Speaking of music and the interesting people who create it, one of Brave Combo’s biggest influences was a South Texas accordionist/genius, named Esteban (Steve) Jordan. He was, let’s say, only interested in making his music his way. And the population, at large, benefitted greatly, from his stubbornness because what he created was, truly, mind-blowing. I probably could not find many things, outside of music, on which Steve and I would agree and his reputation for being downright mean seemed to be based on some truth, but I am so glad he existed. He died a few years ago, but his style, talent, and sheer ability will live on in other Tejano/Conjunto musicians forever. He was a tiny person and almost totally blind, but legend has it he once forced his brother, who was also his drummer, out of their van, at gunpoint, somewhere between South Texas and Monterey, Mexico. I got to see him perform several times and we even played a few shows together. He was always stunning, if not magical, even when he was pissed-off at the monitor guy or one of his musicians. He was what he was. Here are a couple of examples of what I’m talking about.
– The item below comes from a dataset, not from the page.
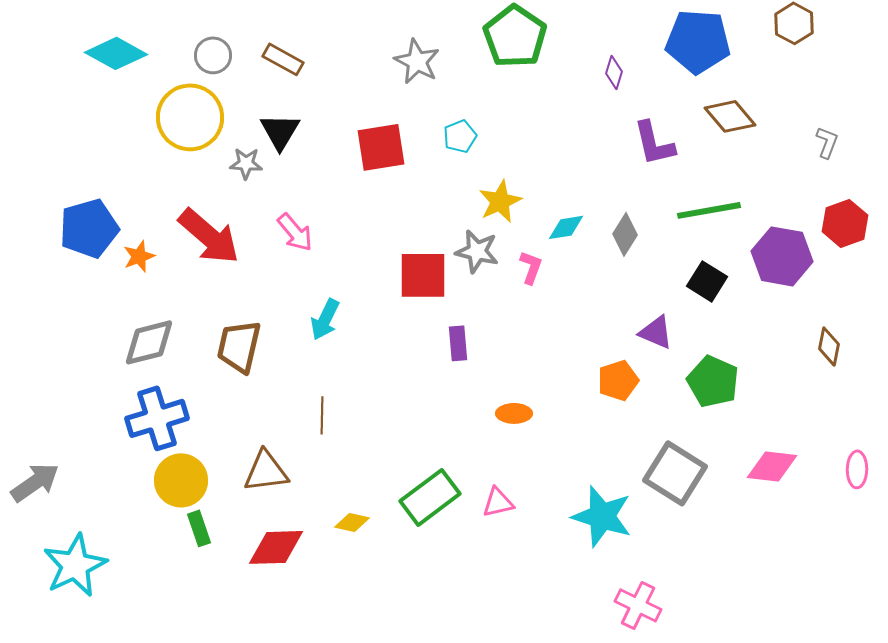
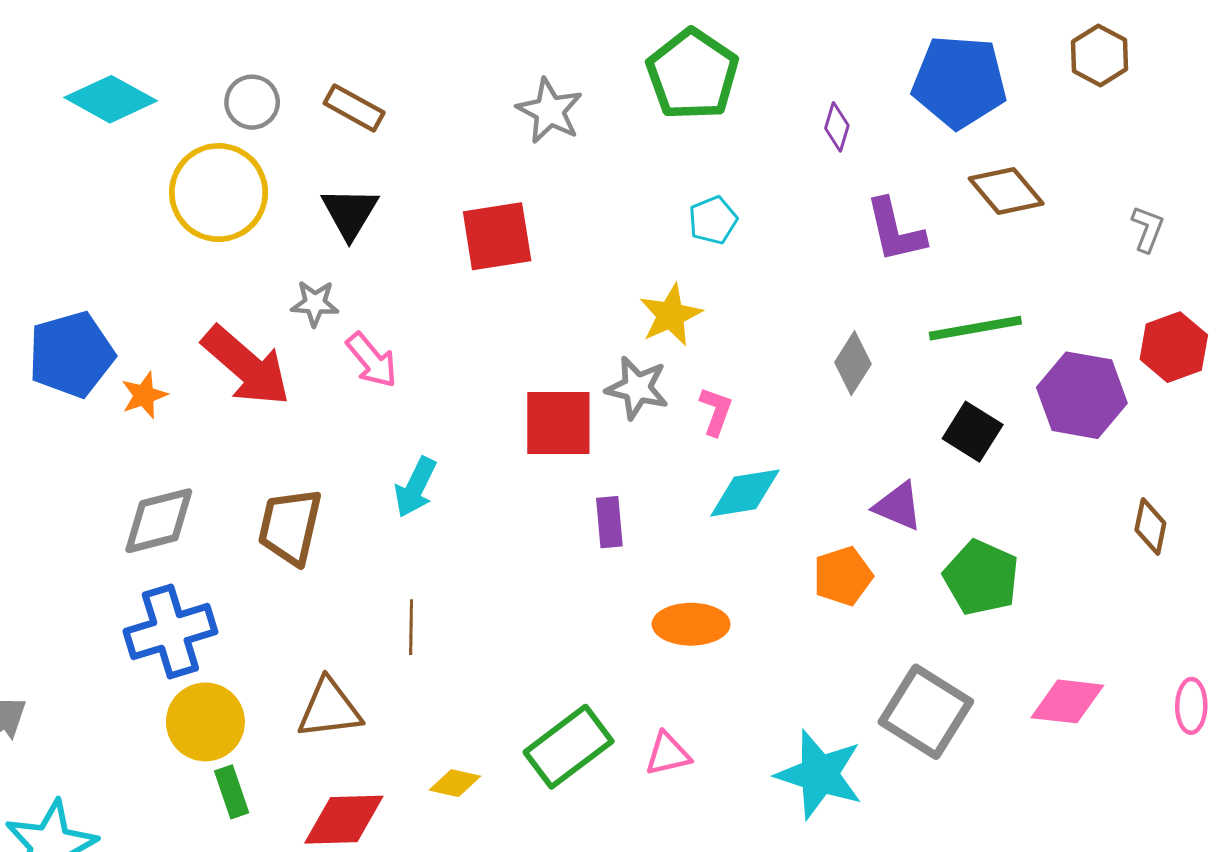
cyan pentagon: (460, 136) -> (713, 220), moved
gray star: (246, 163) -> (315, 303), moved
cyan diamond: (566, 227) -> (745, 493), moved, size x1.4
orange ellipse: (514, 413) -> (691, 624), size x1.4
The reason I bring up Steve Jordan, aside from the fact that his impact on me is immeasurable, is that our good friend (and one of the best interpreters of Steve Jordan’s music) from Oshkosh, Wisconsin, master accordionist/button box player, Danny Jerabek, is coming down to Denton to hang out and play some music and will be performing with us at Rubber Gloves. Now that was quite a packed sentence! The show is on Tuesday, April 26th and you’re an idiot if you don’t come out and hear this guy play. If you like accordion music and you live within 100 miles of our sweet little town, you have no excuses. You must attend, my friend!
And speaking of that, what is up with live music, in general? Does it really fit anymore, on a mainstream commercial level, or is the scene going to become just a bunch of eccentrics getting together for esoteric reasons, of interest to only them. Just wondering, because that’s okay with me. From here on out, it’s all about discovery and learning and simply adding two plus two. Dig? The old templates are cracked and worn and don’t really make sense anymore. Jeez, we’ve all been through a lot. It’s okay and normal to have changing attitudes and perspectives. As a performer, I must try to be aware of the vibe; to feel the flow and sense where humanity is right now and where it’s going. And it’s trickier than ever to know what works, as we enter the second quarter of 2022. Like it or not, we’re all moving toward something new and different, and we don’t know yet if it will be wonderful or thoroughly suck.
I remain optimistic because I have no choice. But that’s just me. “Get on the good foot,” as James Brown used to sing! Here goes nothing!